Chaque cellule humaine porte une fine couche de sucre appelée glycocalyx, qui relève moins de la confiserie que d'une coque protectrice extérieure en constante réorganisation. Des chercheurs de l'Institut Max Planck pour la science de la lumière (MPL) ont désormais créé des cartes détaillées de ces structures sucrées à l'aide de la microscopie haute résolution avancée, et leurs résultats, publiés dans Nature Nanotechnology, suggèrent que les changements dans l'agencement de ces sucres pourraient un jour aider les médecins à détecter des maladies comme le cancer.

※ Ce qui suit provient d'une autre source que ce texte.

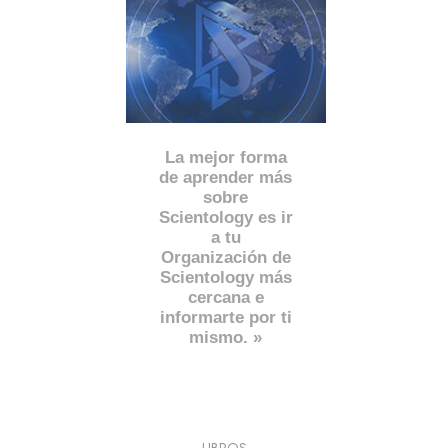
La mejor forma
de aprender más
sobre
Scientology es ir
a tu
Organización de
Scientology más
cercana e
informarte por ti
mismo. »
LIBROS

L'équipe, dirigée par le professeur Leonhard Möckl du groupe de recherche « Glycosciences physiques », a développé une technique appelée « Glycan Atlasing ». En utilisant une microscopie super-résolution de pointe, ils ont cartographié le glycocalyx au niveau des molécules de sucre individuelles sur de nombreux types de cellules, y compris des lignées cellulaires cultivées, des cellules sanguines humaines primaires et des échantillons de tissus. Les cartes obtenues ont montré que le glycocalyx modifie son arrangement moléculaire en fonction de l'état de la cellule.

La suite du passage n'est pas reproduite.